0
votes

I have large table in CloudSQL that needs to be updated every hour, and I'm considering Airflow as a potential solution. What is the best way to update a large amount of data in a CloudSQL database from Airflow?

The constrain are:

  1. The table need still be readable while the job is running

  2. The table need to be writable in case one of the job runs overtime and 2 jobs end up running at the same time

Some of the ideas I have:

  1. Load data needs to update into a pandas framework and run pd.to_sql

  2. Load data into a csv in Cloud Storage and execute LOAD DATA LOCAL INFILE

  3. Load data in memory, break it into chunks, and run a multi-thread process that each update the table chunk by chunk using a shared connection pool to prevent exhausting connection limits

3

3 Answers

1
votes

One clue for your reference based on postgresql partition table but need some DML operation define the partitioned table.

Currently, you main constrains are:

  1. the table need still be readable while the job is running

It means no lock allowed.

  1. the table need to be writable in case one of the job runs overtime and 2 jobs end up running at the same time

it should capable with multiple writing in sample time.

I add one things for you may considered as well:

  1. reasonable read performance while writing. ** performance and user experience is key

Partition table could reach all requirements. It is transparence to client applicationi.

At present, you are doing ETL, soon will facing performance issue as the table size gain quickly. The partitioned table is only solution.

The main steps are:

  1. Create partition table with partition list.

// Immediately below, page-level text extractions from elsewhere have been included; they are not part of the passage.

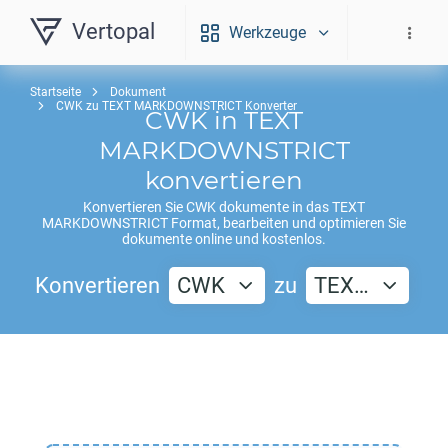
Vertopal
Werkzeuge
Startseite
Dokument
CWK zu TEXT MARKDOWNSTRICT Konverter
CWK
in
TEXT
MARKDOWNSTRICT
konvertieren
Konvertieren Sie
CWK
dokumente in das
TEXT
MARKDOWNSTRICT
Format, bearbeiten und optimieren Sie
dokumente online und kostenlos.
Konvertieren
CWK
zu
TEX…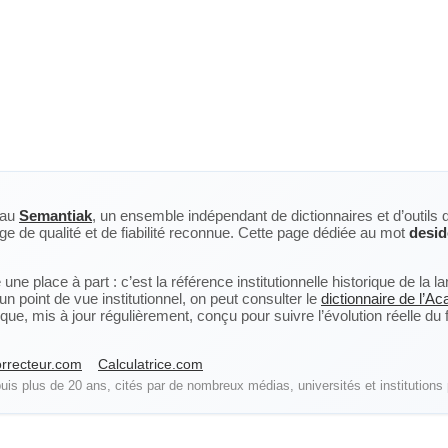
eau
Semantiak
, un ensemble indépendant de dictionnaires et d’outils 
ge de qualité et de fiabilité reconnue. Cette page dédiée au mot
desid
ne place à part : c’est la référence institutionnelle historique de la 
n point de vue institutionnel, on peut consulter le
dictionnaire de l’A
, mis à jour régulièrement, conçu pour suivre l’évolution réelle du fra
rrecteur.com
Calculatrice.com
is plus de 20 ans, cités par de nombreux médias, universités et institutions 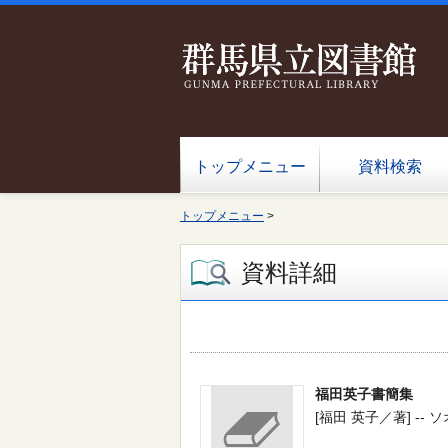
トップメニュー
資料検索
トップメニュー
>
資料詳細
福田英子書簡集
[福田 英子／著] -- ソオル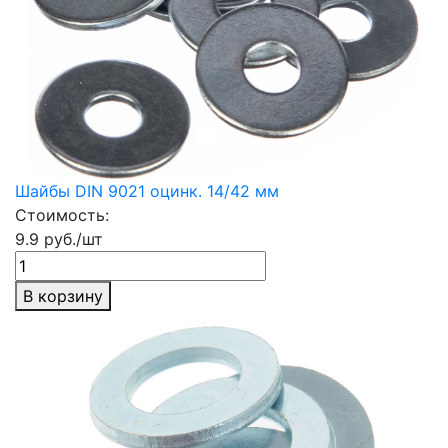
Шайбы DIN 9021 оцинк. 14/42 мм
Стоимость:
9.9 руб./шт
В корзину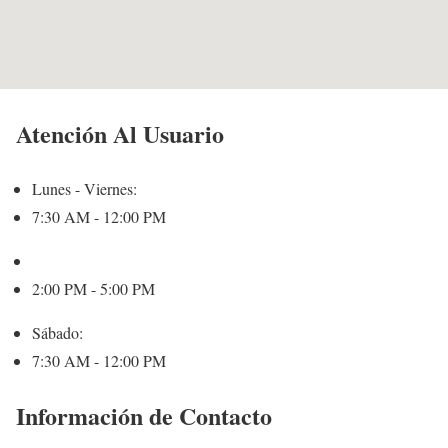
Atención Al Usuario
Lunes - Viernes:
7:30 AM - 12:00 PM
2:00 PM - 5:00 PM
Sábado:
7:30 AM - 12:00 PM
Información de Contacto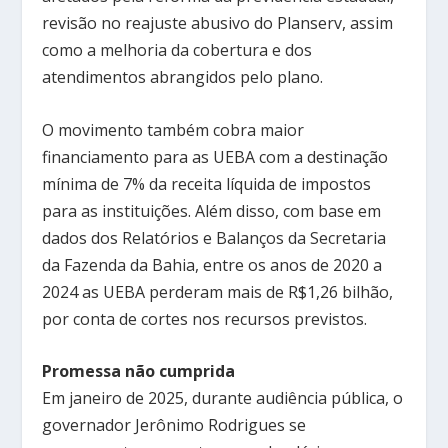
revisão no reajuste abusivo do Planserv, assim
como a melhoria da cobertura e dos
atendimentos abrangidos pelo plano.
O movimento também cobra maior
financiamento para as UEBA com a destinação
mínima de 7% da receita líquida de impostos
para as instituições. Além disso, com base em
dados dos Relatórios e Balanços da Secretaria
da Fazenda da Bahia, entre os anos de 2020 a
2024 as UEBA perderam mais de R$1,26 bilhão,
por conta de cortes nos recursos previstos.
Promessa não cumprida
Em janeiro de 2025, durante audiência pública, o
governador Jerônimo Rodrigues se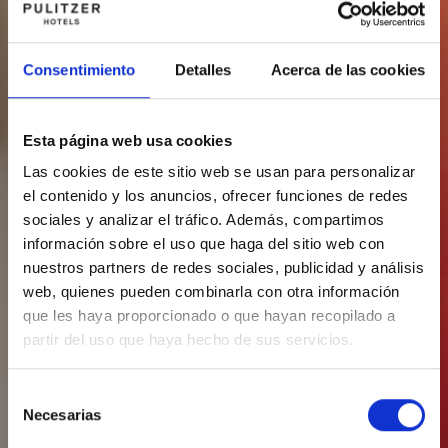
Consentimiento
Detalles
Acerca de las cookies
Esta página web usa cookies
Las cookies de este sitio web se usan para personalizar
el contenido y los anuncios, ofrecer funciones de redes
sociales y analizar el tráfico. Además, compartimos
información sobre el uso que haga del sitio web con
nuestros partners de redes sociales, publicidad y análisis
web, quienes pueden combinarla con otra información
que les haya proporcionado o que hayan recopilado a
partir del uso que haya hecho de sus servicios.
Selección
Necesarias
de
consentimiento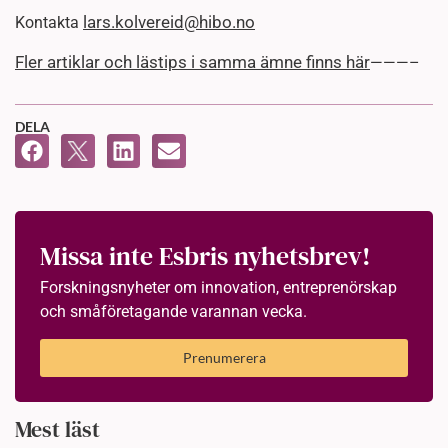
lars.kolvereid@hibo.no
Kontakta
Fler artiklar och lästips i samma ämne finns här
———–
DELA
Missa inte Esbris nyhetsbrev!
Forskningsnyheter om innovation, entreprenörskap
och småföretagande varannan vecka.
Prenumerera
Mest läst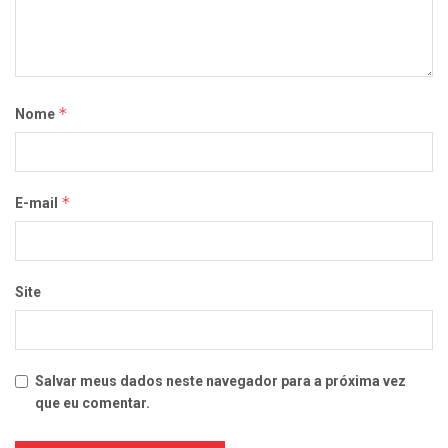
*
Nome
*
E-mail
Site
Salvar meus dados neste navegador para a próxima vez
que eu comentar.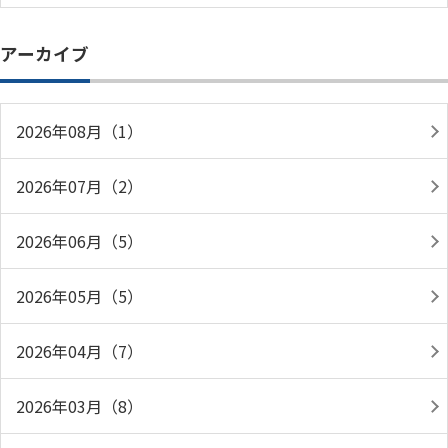
アーカイブ
2026年08月（1）
2026年07月（2）
2026年06月（5）
2026年05月（5）
2026年04月（7）
2026年03月（8）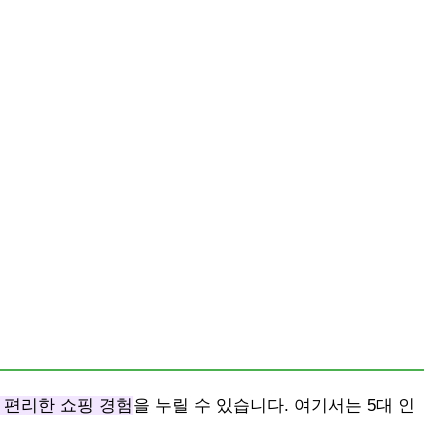
 편리한 쇼핑 경험
을 누릴 수 있습니다. 여기서는 5대 인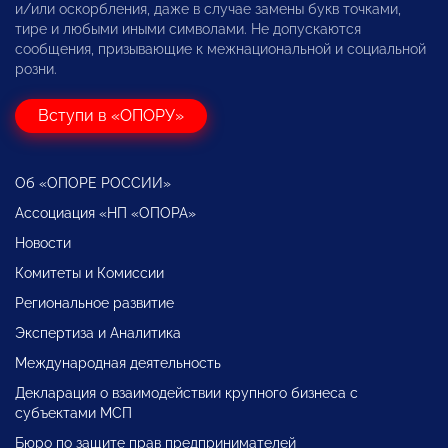
и/или оскорбления, даже в случае замены букв точками,
тире и любыми иными символами. Не допускаются
сообщения, призывающие к межнациональной и социальной
розни.
Вступи в «ОПОРУ»
Об «ОПОРЕ РОССИИ»
Ассоциация «НП «ОПОРА»
Новости
Комитеты и Комиссии
Региональное развитие
Экспертиза и Аналитика
Международная деятельность
Декларация о взаимодействии крупного бизнеса с
субъектами МСП
Бюро по защите прав предпринимателей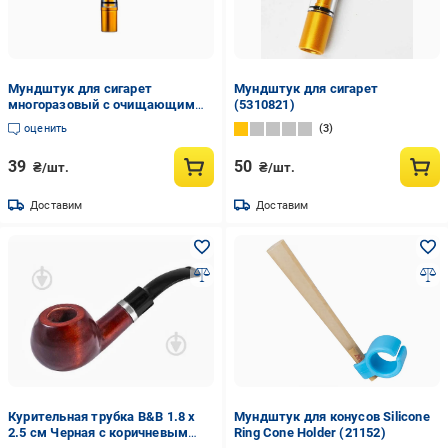
Мундштук для сигарет
Мундштук для сигарет
многоразовый с очищающим
(5310821)
фильтром 1 шт. Черный с
оценить
3
золотистым (2610823757)
39
50
₴/шт.
₴/шт.
Доставим
Доставим
Курительная трубка B&B 1.8 x
Мундштук для конусов Silicone
2.5 см Черная с коричневым
Ring Cone Holder (21152)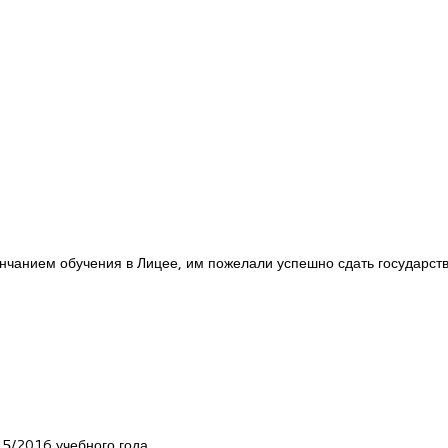
ончанием обучения в Лицее, им пожелали успешно сдать государст
5/2016 учебного года.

  2. normal reading and writing to the table running as usual.

  3. ETL process(could be in parallel):

    -. ETL data and uploaded to new table. (very slow, minutes to hours. but no impact to main table)

    -. Add the new table to the main table partition list. (super fast, micro seconds level to enable main table)

  4. normal main table reading and write as usual with new data.

If you like the answer, pls vote it up.

Best Regards, WY

0
votes

My recent airflow related ETL project could be a reference for you.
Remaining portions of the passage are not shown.